She said good-bye to her tooth, wiped her bloody hand on her shirt, then groped down the side of her body until she found the Glock in the cargo pocket of her trousers. This she pulled out and brought up in front of her face. She had no idea how many rounds it contained. Since she seemed to have some time, she ejected its clip and rotated the back of it into the sunlight so that she could see through the little holes in its back and count the bullets. This was a seventeen-round magazine that contained nine rounds at the moment; a tenth was already chambered. She shoved the clip back into the pistol’s grip, made sure it was firmly seated, and slipped her finger carefully over the trigger, which was in its forward position: her weapon was cocked and ready to fire.
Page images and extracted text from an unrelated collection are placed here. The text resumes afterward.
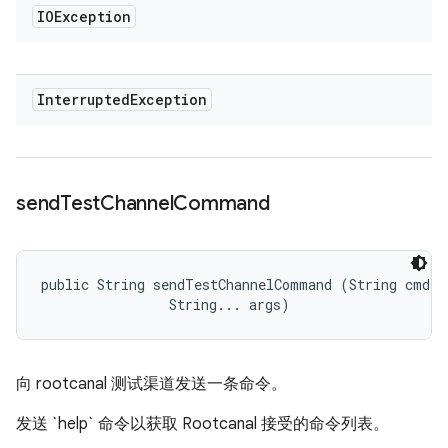
IOException
Interrupted
Exception
send
Test
Channel
Command
public String sendTestChannelCommand (String cmd, 

                String... args)
向 rootcanal 测试渠道发送一条命令。
发送 `help` 命令以获取 Rootcanal 接受的命令列表。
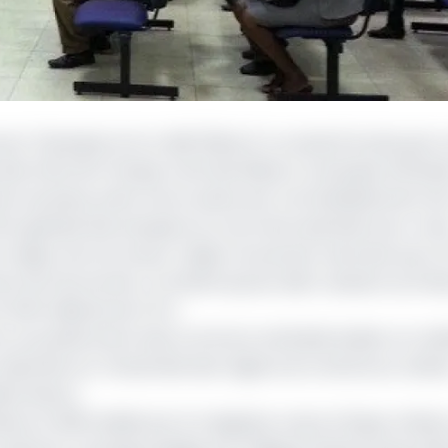
pour l’Epargne et le crédit (Bicec) a consenti le plus gros
es Etats de l’Afrique Centrale (Beac), la banque d’émiss
de nouveaux prêts mis en place par cet établissement de
offre globale des banques au cours de la période sous-revu
êt majeur de cet acteur majeur du secteur bancaire pour l
 de l’économie. Un intérêt qui est allé croissant au fil d
 à 548 milliards de FCFA.
fre, se positionnant ainsi comme le véritable leader en mat
éparties sur l’ensemble des régions du Cameroun, la Bic
aborateurs.
s en 2019 réalisé par le magazine Jeune Afrique, la Bice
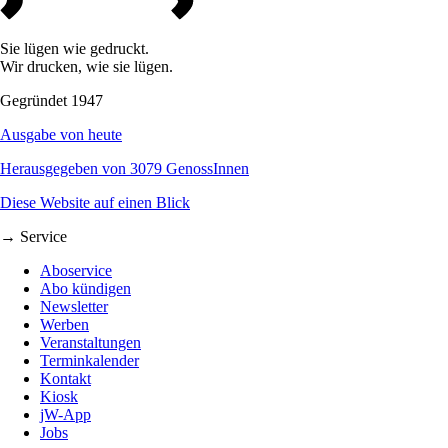
Sie lügen wie gedruckt.
Wir drucken, wie sie lügen.
Gegründet 1947
Ausgabe von heute
Herausgegeben von 3079 GenossInnen
Diese Website auf einen Blick
→ Service
Aboservice
Abo kündigen
Newsletter
Werben
Veranstaltungen
Terminkalender
Kontakt
Kiosk
jW-App
Jobs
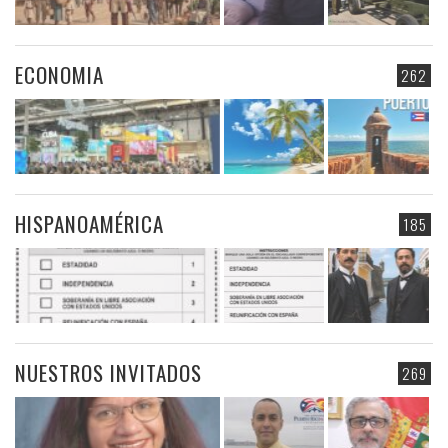
ECONOMIA
262
HISPANOAMÉRICA
185
NUESTROS INVITADOS
269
YUXIA ABOUT-FACED AND hurled herself down into the forest with Richard mounting the hottest pursuit of which he was capable. Seamus was very close to having his feelings hurt by the decisiveness with which the young lady had embraced, and acted upon, his plan. He had been assuming that there would be a lengthy and tedious transitional phase during which he would be obliged to convince her, against all of her soft womanly emotions, to leave him behind in this mortally dangerous situation: semiexposed, facing an enemy with a vastly longer-range weapon, yet unable to maneuver freely because of the requirement not to abandon Jack the chopper pilot.
In the minutes after she and Richard departed, Seamus had to keep himself busy moving about the area in a very specific manner, trying to situate himself so that the sniper above would (preferably) not be able to see him, or (barring that) not be able to get a good shot off at him. His camouflage clothing, ironically, was doing him very little good. The helicopter had come to a halt in a small and sparse collection of trees surrounded on three sides by a field of blindingly white snow. Unless he wanted to expose himself on that snow like a cockroach in a bathtub, he only had one way out, which was to move downhill into a little draw, lined with shrubs and scrubby little coniferous trees, that drained this part of the slope and eventually turned into a tributary of the river that plunged over the American Falls. This was the route that Yuxia and Richard had taken. There was little doubt in Seamus’s mind that those two were safe, at least for the time being. He was hoping that the sniper would see the disturbance that they made in the low foliage as they hustled through it, hear them crashing through dry undergrowth and snapping branches with their feet, and decide to chase after them, which would bring him directly across Seamus’s field of fire. The sniper couldn’t possibly know how many surviving people were in this party, and he couldn’t know how many had just run down the draw; with luck he would assume that they had all run off and feel no inhibitions about giving chase openly.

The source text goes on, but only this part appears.